El hallazgo de materiales orgánicos en los yacimientos arqueológicos del Holoceno es, sin embargo, el objetivo de estudio de nuestro laboratorio del Instituto Andaluz del Patrimonio Histórico porque para reconstruir la vida de una población, de una cultura y del medio en el que sobrevivieron necesitamos conocer los recursos de los que se valieron nuestros antepasados, y esto es una demanda que los arqueólogos y los historiadores nos hacen a los paleobiólogos (paleozoólogos, paleobotánicos y paleoecólogos).
Muchos de los huesos, conchas, tejidos, semillas, carbones, pólenes, fitolitos (réplica de células vegetales cristalizadas cuyas formas determinan las especies de hierba, arbusto y árbol) y otros elementos químicos procedentes de los animales y vegetales de otros tiempos, perduran en el tiempo y la Biología, la Química, la Física y hasta las propias Matemáticas llevan décadas aportando información que van cubriendo los huecos de ese rompecabezas que es nuestro pasado. Cuando finalizamos la determinación de miles de fragmentos de huesos o granos de polen, lo que aportamos es una lista de animales y vegetales que no llaman aparentemente la atención. Hablar de vacas, conejos o cerdos, de olivos, pinos o jaras no es nada que no conozcamos; pero lo importante es el hecho de que siguen formando parte de nuestro territorio y de nuestro tiempo; mientras los ya desaparecidos mamuts, bisontes u osos de las cavernas estimulan más nuestra imaginación. Pues a pesar de la supuesta simplicidad de esas vacas, cerdos y olivos, lo interesante del Holoceno es que con él y con estas especies comenzó lo que hoy somos, "domadores domados del medio".

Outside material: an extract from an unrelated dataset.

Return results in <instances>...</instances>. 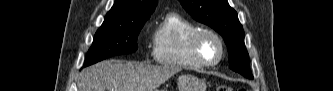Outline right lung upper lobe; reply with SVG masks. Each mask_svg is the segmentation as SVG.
I'll return each mask as SVG.
<instances>
[{"label": "right lung upper lobe", "instance_id": "obj_1", "mask_svg": "<svg viewBox=\"0 0 333 91\" xmlns=\"http://www.w3.org/2000/svg\"><path fill=\"white\" fill-rule=\"evenodd\" d=\"M157 5V0H115L105 20L129 21L149 18Z\"/></svg>", "mask_w": 333, "mask_h": 91}]
</instances>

En este artículo quiero explicar cómo la Paleobiología, junto a otras disciplinas científicas, contribuyen al conocimiento de la vida cotidiana de nuestros antepasados. Para ello aportaré algunos ejemplos de los resultados obtenidos recientemente en yacimientos arqueológicos emblemáticos de Andalucía, en los que hemos utilizado los métodos y las técnicas científicas experimentales. Como dijo Karl Marx: "La Historia siempre ocurre dos veces..."; en nuestro caso, diríamos que una fue la que ocurrió y la otra la que intentamos reconstruir con las máximas garantías científicas. Pues a pesar de que la Paleobiología satisface, en parte, la necesidad del arqueólogo que requiere más información, ésta no implica ni un mayor conocimiento ni éste adquirir más sabiduría (cuyo significado es "saber ser"), como explica Jorge de los Santos en un artículo de divulgación científica. Para alcanzar al menos ese conocimiento, los científicos y los humanistas debemos trabajar conjuntamente de manera que lleguemos a esa sabiduría que hace una historia más fiable; sin dejar de lado que los paleobiólogos tenemos nuestra propia meta: reconstruir, a través de los animales y vegetales, otros mundos de otros tiempos cuyos vestigios hayan sobrevivido y que van a ayudar a entender éste que vivimos.